Quicker, Quokka! New Pawsey Centre Supercomputer
A new supercomputer is coming to the Pawsey Centre in Western Australia, named after a national icon - the Quokka. The new supercomputer will be 30 times more powerful than its predecessors.
The Pawsey Supercomputing Centre in Western Australia (WA) has unveiled a new supercomputer named after the friendliest marsupial - the Quokka. In a massive upgrade from their previous system, the Pawsey Centre will house Australia’s - and possibly the southern hemisphere’s - fastest public research supercomputer.
“It is a project that underscores WA’s importance to international scientific collaboration,” said Pawsey Centre Executive Director Mark Stickells.
The supercomputer will be built using the Hewlett Packard Enterprises (HPE) Cray Ex supercomputer, and will be 30 times more powerful than Pawsey’s previous system, the supercomputers Magnus and Galaxy.
The Happiest Marsupial
The new Pawsey supercomputer is named Setonix, the scientific name of the Quokka, which is known as the world’s happiest animal due to its cheeky grin. Located only in a very small region on the south west coast of the state, including Rottnest Island, these rare creatures have become an icon of Western Australia.

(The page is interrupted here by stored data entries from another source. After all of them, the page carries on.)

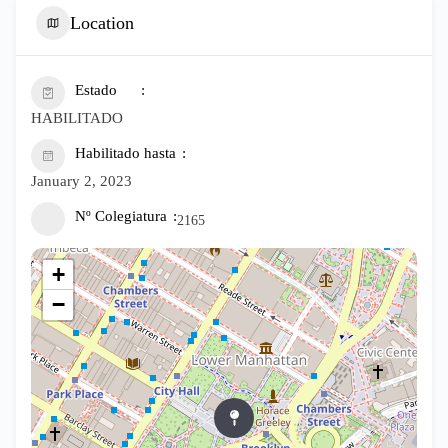
Location
Estado
HABILITADO
Habilitado hasta
January 2, 2023
Nº Colegiatura
2165
+
−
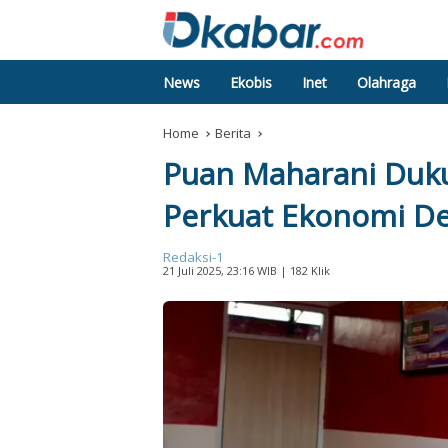
News
Ekobis
Inet
Olahraga
Home
Berita
Puan Maharani Duk
Perkuat Ekonomi D
Redaksi-1
21 Juli 2025, 23:16 WIB
| 182 Klik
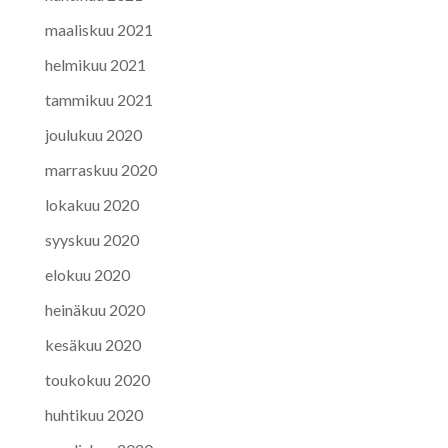
maaliskuu 2021
helmikuu 2021
tammikuu 2021
joulukuu 2020
marraskuu 2020
lokakuu 2020
syyskuu 2020
elokuu 2020
heinäkuu 2020
kesäkuu 2020
toukokuu 2020
huhtikuu 2020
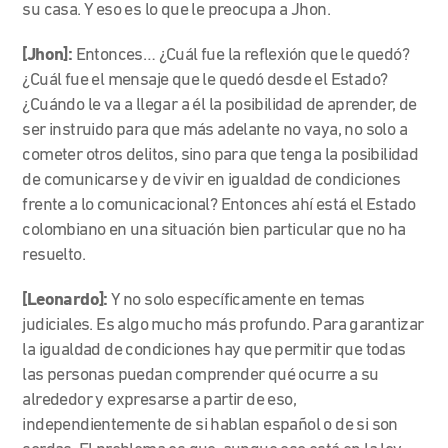
su casa. Y eso es lo que le preocupa a Jhon.
[Jhon]:
Entonces… ¿Cuál fue la reflexión que le quedó?
¿Cuál fue el mensaje que le quedó desde el Estado?
¿Cuándo le va a llegar a él la posibilidad de aprender, de
ser instruido para que más adelante no vaya, no solo a
cometer otros delitos, sino para que tenga la posibilidad
de comunicarse y de vivir en igualdad de condiciones
frente a lo comunicacional? Entonces ahí está el Estado
colombiano en una situación bien particular que no ha
resuelto.
[Leonardo]:
Y no solo específicamente en temas
judiciales. Es algo mucho más profundo. Para garantizar
la igualdad de condiciones hay que permitir que todas
las personas puedan comprender qué ocurre a su
alrededor y expresarse a partir de eso,
independientemente de si hablan español o de si son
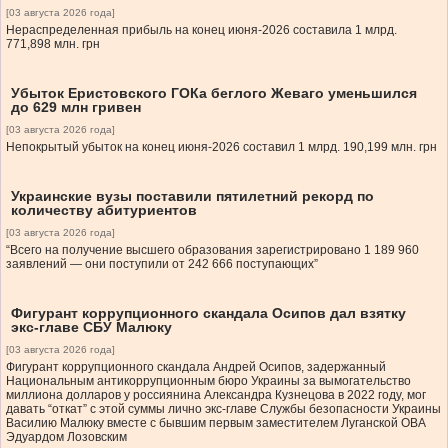
[03 августа 2026 года]
Нераспределенная прибыль на конец июня-2026 составила 1 млрд.
771,898 млн. грн
Убыток Еристовского ГОКа беглого Жеваго уменьшился
до 629 млн гривен
[03 августа 2026 года]
Непокрытый убыток на конец июня-2026 составил 1 млрд. 190,199 млн. грн
Украинские вузы поставили пятилетний рекорд по
количеству абитуриентов
[03 августа 2026 года]
“Всего на получение высшего образования зарегистрировано 1 189 960
заявлений — они поступили от 242 666 поступающих”
Фигурант коррупционного скандала Осипов дал взятку
экс-главе СБУ Малюку
[03 августа 2026 года]
Фигурант коррупционного скандала Андрей Осипов, задержанный
Национальным антикоррупционным бюро Украины за вымогательство
миллиона долларов у россиянина Александра Кузнецова в 2022 году, мог
давать “откат” с этой суммы лично экс-главе Службы безопасности Украины
Василию Малюку вместе с бывшим первым заместителем Луганской ОВА
Эдуардом Лозовским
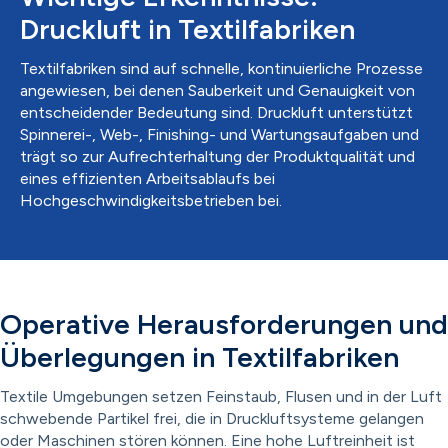
Druckluft in Textilfabriken
Textilfabriken sind auf schnelle, kontinuierliche Prozesse
angewiesen, bei denen Sauberkeit und Genauigkeit von
entscheidender Bedeutung sind. Druckluft unterstützt
Spinnerei-, Web-, Finishing- und Wartungsaufgaben und
trägt so zur Aufrechterhaltung der Produktqualität und
eines effizienten Arbeitsablaufs bei
Hochgeschwindigkeitsbetrieben bei.
Operative Herausforderungen und
Überlegungen in Textilfabriken
Textile Umgebungen setzen Feinstaub, Flusen und in der Luft
schwebende Partikel frei, die in Druckluftsysteme gelangen
oder Maschinen stören können. Eine hohe Luftreinheit ist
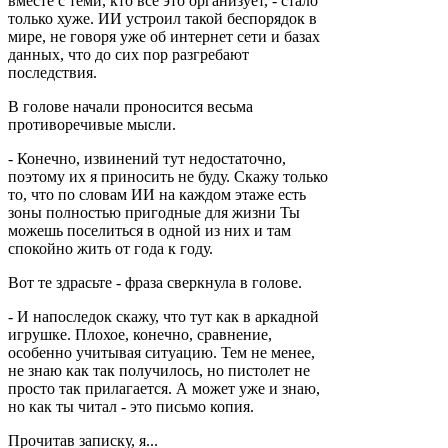
вместе с теми, кто все это организует, - стало
только хуже. ИИ устроил такой беспорядок в
мире, не говоря уже об интернет сети и базах
данных, что до сих пор разгребают
последствия.
В голове начали проносится весьма
противоречивые мысли.
- Конечно, извинений тут недостаточно,
поэтому их я приносить не буду. Скажу только
то, что по словам ИИ на каждом этаже есть
зоны полностью пригодные для жизни Ты
можешь поселиться в одной из них и там
спокойно жить от года к году.
Вот те здрасьте - фраза сверкнула в голове.
- И напоследок скажу, что тут как в аркадной
игрушке. Плохое, конечно, сравнение,
особенно учитывая ситуацию. Тем не менее,
не знаю как так получилось, но пистолет не
просто так прилагается. А может уже и знаю,
но как ты читал - это письмо копия.
Прочитав записку, я...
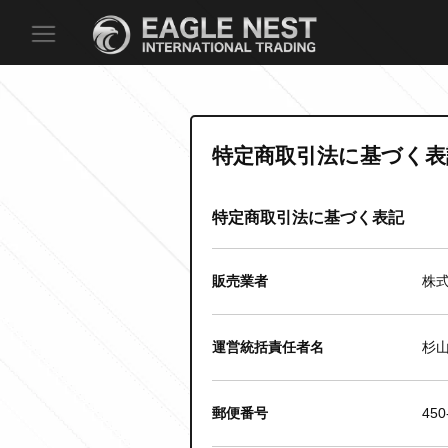
特定商取引法に基づく表
特定商取引法に基づく表記
販売業者
株式
運営統括責任者名
杉
郵便番号
450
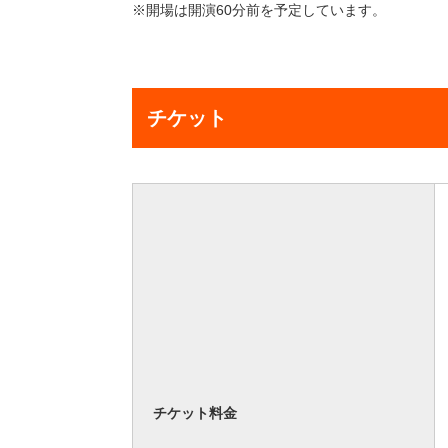
※開場は開演60分前を予定しています。
チケット
チケット料金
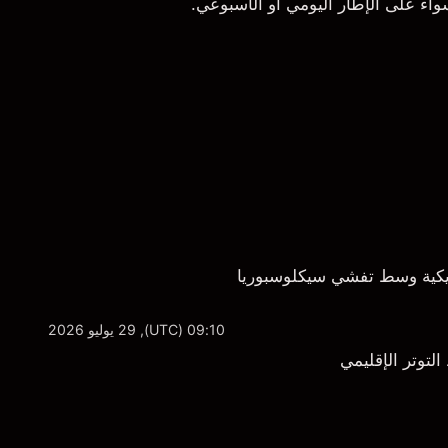
اء على الإطار اليومي أو الأسبوعي.
كية وسط تفشي سيكلوسبوريا
09:10 (UTC), 29 يوليو 2026
توتر الإقليمي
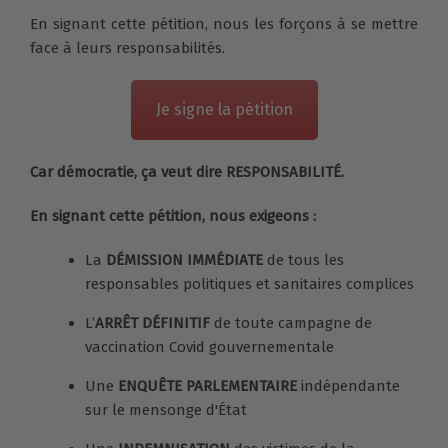
En signant cette pétition, nous les forçons à se mettre
face à leurs responsabilités.
Je signe la pétition
Car démocratie, ça veut dire RESPONSABILITÉ.
En signant cette pétition, nous exigeons :
La
DÉMISSION IMMÉDIATE
de tous les
responsables politiques et sanitaires complices
L’
ARRÊT DÉFINITIF
de toute campagne de
vaccination Covid gouvernementale
Une
ENQUÊTE PARLEMENTAIRE
indépendante
sur le mensonge d'État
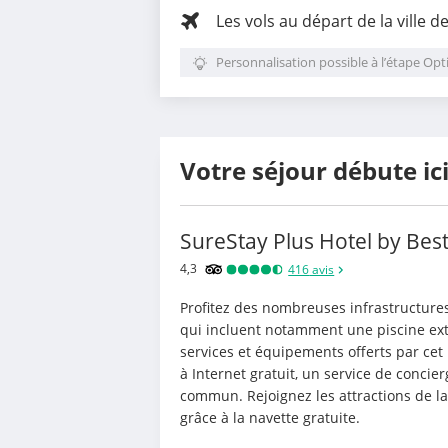
Les vols au départ de la ville d
Personnalisation possible à l’étape Opt
Votre séjour débute ic
SureStay Plus Hotel by Bes
4,3
416
avis
Profitez des nombreuses infrastructures
qui incluent notamment une piscine exté
services et équipements offerts par cet 
à Internet gratuit, un service de concier
commun. Rejoignez les attractions de l
grâce à la navette gratuite.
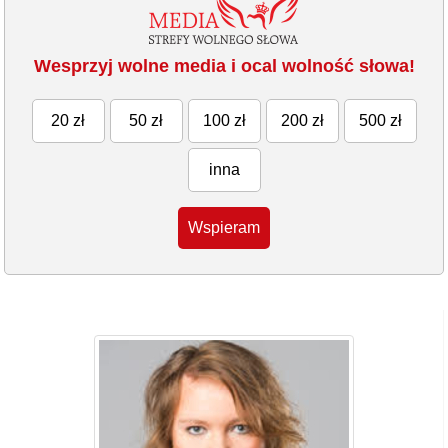
Wesprzyj wolne media i ocal wolność słowa!
20 zł
50 zł
100 zł
200 zł
500 zł
inna
Wspieram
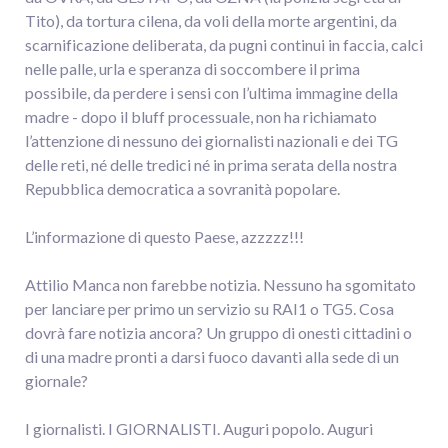
Tito), da tortura cilena, da voli della morte argentini, da
scarnificazione deliberata, da pugni continui in faccia, calci
nelle palle, urla e speranza di soccombere il prima
possibile, da perdere i sensi con l’ultima immagine della
madre - dopo il bluff processuale, non ha richiamato
l’attenzione di nessuno dei giornalisti nazionali e dei TG
delle reti, né delle tredici né in prima serata della nostra
Repubblica democratica a sovranità popolare.
L’informazione di questo Paese, azzzzz!!!
Attilio Manca non farebbe notizia. Nessuno ha sgomitato
per lanciare per primo un servizio su RAI1 o TG5. Cosa
dovrà fare notizia ancora? Un gruppo di onesti cittadini o
di una madre pronti a darsi fuoco davanti alla sede di un
giornale?
I giornalisti. I GIORNALISTI. Auguri popolo. Auguri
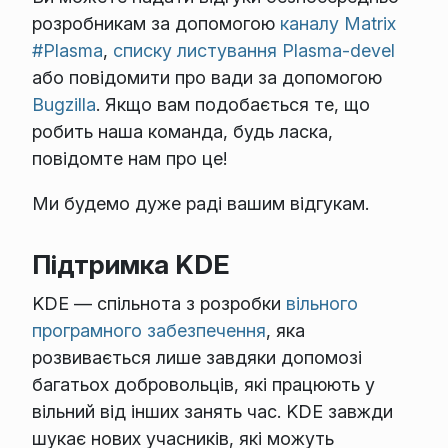
розробникам за допомогою
каналу Matrix
#Plasma
,
списку листування Plasma-devel
або повідомити про вади за допомогою
Bugzilla
. Якщо вам подобається те, що
робить наша команда, будь ласка,
повідомте нам про це!
Ми будемо дуже раді вашим відгукам.
Підтримка KDE
KDE — спільнота з розробки
вільного
програмного забезпечення
, яка
розвивається лише завдяки допомозі
багатьох добровольців, які працюють у
вільний від інших занять час. KDE завжди
шукає нових учасників, які можуть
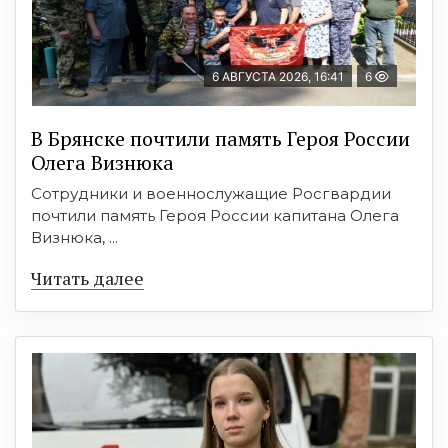
6 АВГУСТА 2026, 16:41
6
В Брянске почтили память Героя России
Олега Визнюка
Сотрудники и военнослужащие Росгвардии
почтили память Героя России капитана Олега
Визнюка, ...
Читать далее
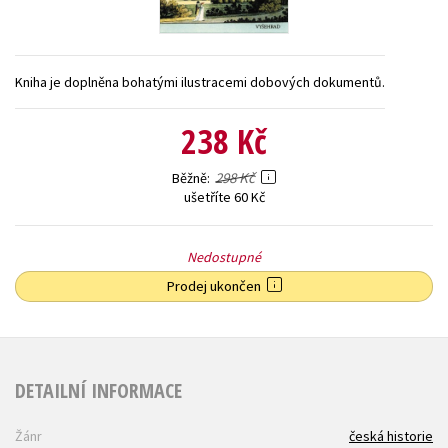
Young adult (SK)
Zahraniční literatura
Zdraví a životní styl
Všechny tituly
Kniha je doplněna bohatými ilustracemi dobových dokumentů.
238 Kč
298 Kč
Běžně
ušetříte 60 Kč
Nedostupné
Prodej ukončen
DETAILNÍ INFORMACE
Žánr
česká historie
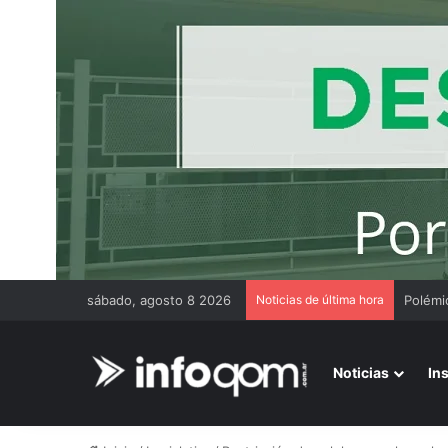
sábado, agosto 8 2026
Noticias de última hora
Noticias
In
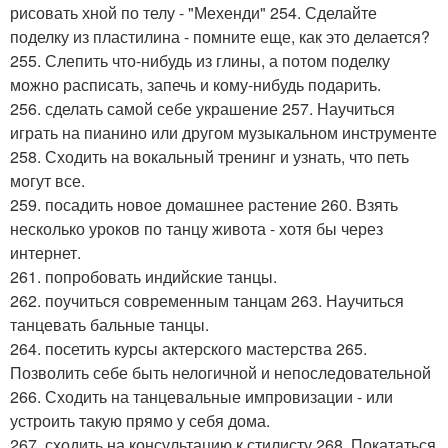
рисовать хной по телу - "Мехенди" 254. Сделайте
поделку из пластилина - помните еще, как это делается?
255. Слепить что-нибудь из глины, а потом поделку
можно расписать, запечь и кому-нибудь подарить.
256. сделать самой себе украшение 257. Научиться
играть на пианино или другом музыкальном инструменте
258. Сходить на вокальный тренинг и узнать, что петь
могут все.
259. посадить новое домашнее растение 260. Взять
несколько уроков по танцу живота - хотя бы через
интернет.
261. попробовать индийские танцы.
262. поучиться современным танцам 263. Научиться
танцевать бальные танцы.
264. посетить курсы актерского мастерства 265.
Позволить себе быть нелогичной и непоследовательной
266. Сходить на танцевальные импровизации - или
устроить такую прямо у себя дома.
267. сходить на консультацию к стилисту 268. Покататься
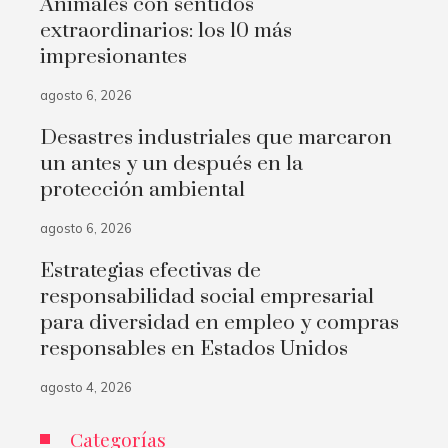
Animales con sentidos
extraordinarios: los 10 más
impresionantes
agosto 6, 2026
Desastres industriales que marcaron
un antes y un después en la
protección ambiental
agosto 6, 2026
Estrategias efectivas de
responsabilidad social empresarial
para diversidad en empleo y compras
responsables en Estados Unidos
agosto 4, 2026
Categorías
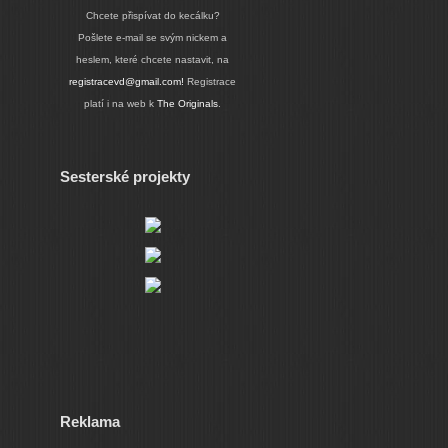
Chcete přispívat do kecálku?
Pošlete e-mail se svým nickem a
heslem, které chcete nastavit, na
registracevd@gmail.com!
Registrace
platí i na web k
The Originals
.
Sesterské projekty
Reklama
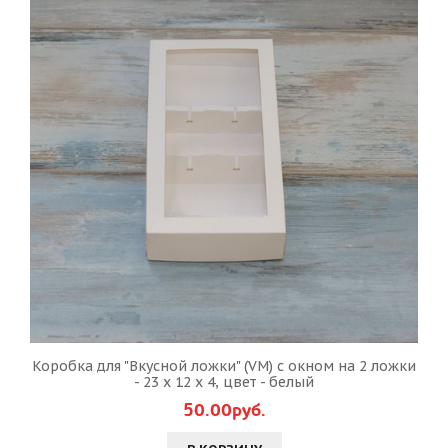
Коробка для "Вкусной ложки" (VM) с окном на 2 ложки
- 23 х 12 х 4, цвет - белый
50.00руб.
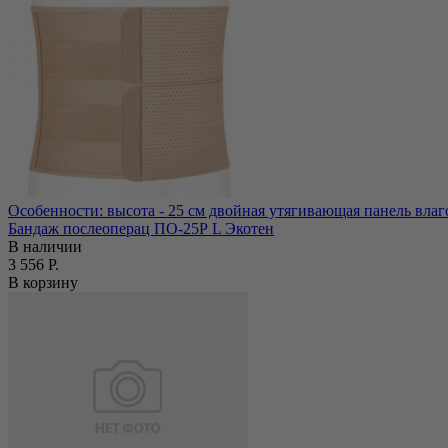
Особенности: высота - 25 см двойная утягивающая панель влаг
Бандаж послеоперац ПО-25Р L Экотен
В наличии
3 556 Р.
В корзину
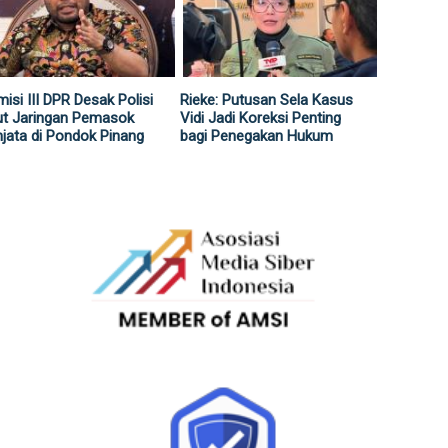
isi III DPR Desak Polisi
Rieke: Putusan Sela Kasus
ut Jaringan Pemasok
Vidi Jadi Koreksi Penting
jata di Pondok Pinang
bagi Penegakan Hukum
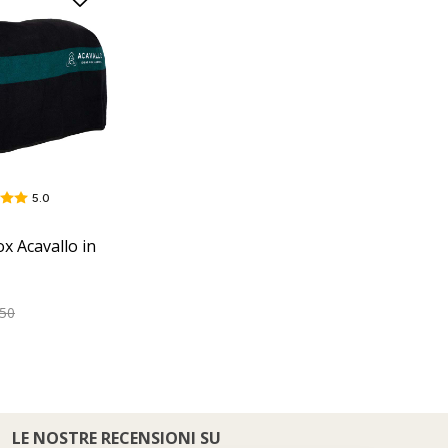
5.0
x Acavallo in
,50
LE NOSTRE RECENSIONI SU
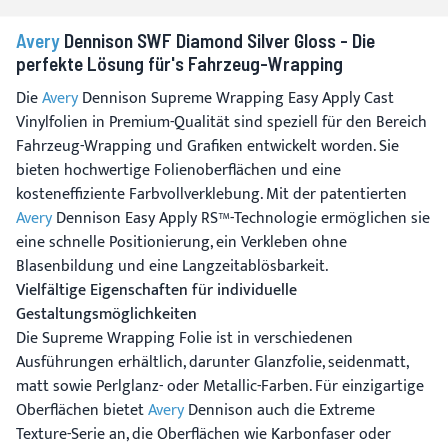
Avery
Dennison SWF Diamond Silver Gloss - Die
perfekte Lösung für's Fahrzeug-Wrapping
Die
Avery
Dennison Supreme Wrapping Easy Apply Cast
Vinylfolien in Premium-Qualität sind speziell für den Bereich
Fahrzeug-Wrapping und Grafiken entwickelt worden. Sie
bieten hochwertige Folienoberflächen und eine
kosteneffiziente Farbvollverklebung. Mit der patentierten
Avery
Dennison Easy Apply RS™-Technologie ermöglichen sie
eine schnelle Positionierung, ein Verkleben ohne
Blasenbildung und eine Langzeitablösbarkeit.
Vielfältige Eigenschaften für individuelle
Gestaltungsmöglichkeiten
Die Supreme Wrapping Folie ist in verschiedenen
Ausführungen erhältlich, darunter Glanzfolie, seidenmatt,
matt sowie Perlglanz- oder Metallic-Farben. Für einzigartige
Oberflächen bietet
Avery
Dennison auch die Extreme
Texture-Serie an, die Oberflächen wie Karbonfaser oder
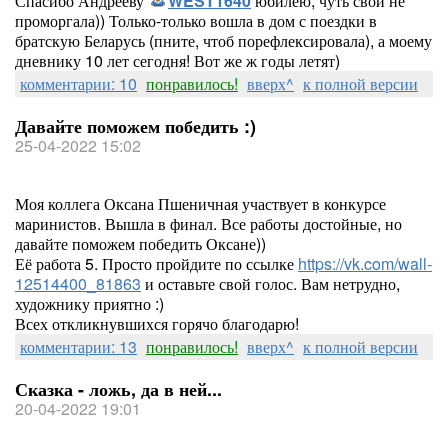
Спасибо Андрееву
WEST1640
юбилею, чуть свой не
проморгала)) Только-только вошла в дом с поездки в
братскую Беларусь (пните, чтоб порефлексировала), а моему
дневнику 10 лет сегодня! Вот же ж годы летят)
комментарии: 10
понравилось!
вверх^
к полной версии
Давайте поможем победить :)
25-04-2022 15:02
Моя коллега Оксана Пшеничная участвует в конкурсе
маринистов. Вышла в финал. Все работы достойные, но
давайте поможем победить Оксане))
Её работа 5. Просто пройдите по ссылке
https://vk.com/wall-
12514400_81863
и оставьте свой голос. Вам нетрудно,
художнику приятно :)
Всех откликнувшихся горячо благодарю!
комментарии: 13
понравилось!
вверх^
к полной версии
Сказка - ложь, да в ней...
20-04-2022 19:01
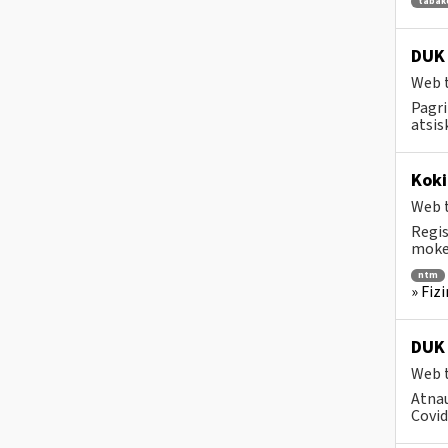
tabak
DUK 
Web t
Pagri
atsis
Koki
Web t
Regis
mokes
ntm
» Fiz
DUK 
Web t
Atnau
Covid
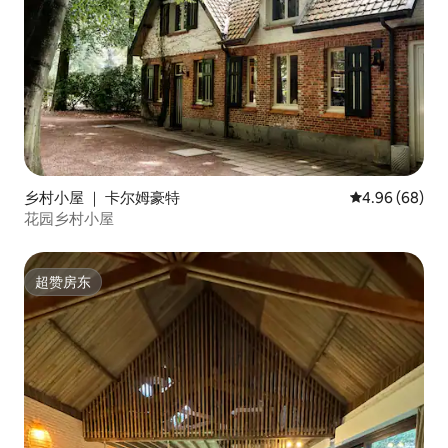
乡村小屋 ｜ 卡尔姆豪特
平均评分 4.96
4.96 (68)
花园乡村小屋
超赞房东
超赞房东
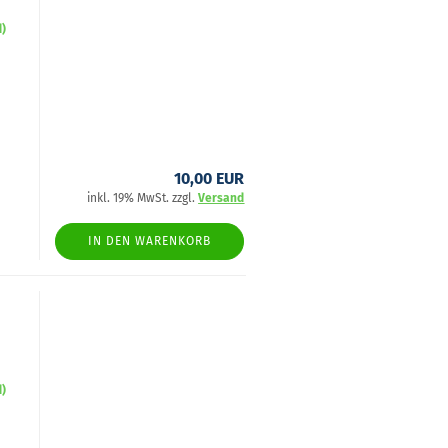
d)
10,00 EUR
inkl. 19% MwSt. zzgl.
Versand
IN DEN WARENKORB
d)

“The Quokka is an iconic Western Australian animal that has helped promote our State to the world, just as our work at Pawsey helps raise the profile of Western Australian and Australian researchers on the world stage,” said Mr Stickells.
“Pawsey has long had an affinity with the Quokka — one of our existing systems was used by UWA Associate Professor Parwinder Kaur to map the quokka genome as part of an international conservation effort.”
“Selecting Setonix as the name for our new supercomputer recognises our pride in being a national supercomputing facility located in WA, and the work we do in enabling science and accelerating discovery,” Mr Stickells continued.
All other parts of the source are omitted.